[What the task requires]
The span to copy runs from the line containing "fin poder hablar de lo que había" to the last line below. Copy it exactly, with nothing else.

[Dataset records]
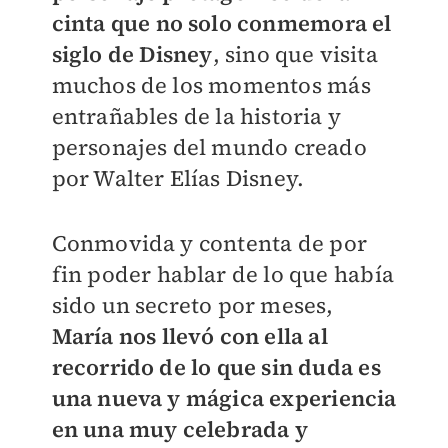
cinta que no solo conmemora el
siglo de Disney
, sino que visita
muchos de los momentos más
entrañables de la historia y
personajes del mundo creado
por Walter Elías Disney.
Conmovida y contenta de por
fin poder hablar de lo que había
sido un secreto por meses,
María nos llevó con ella al
recorrido de lo que sin duda es
una nueva y mágica experiencia
en una muy celebrada y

[Solution]
fin poder hablar de lo que había
sido un secreto por meses,
María nos llevó con ella al
recorrido de lo que sin duda es
una nueva y mágica experiencia
en una muy celebrada y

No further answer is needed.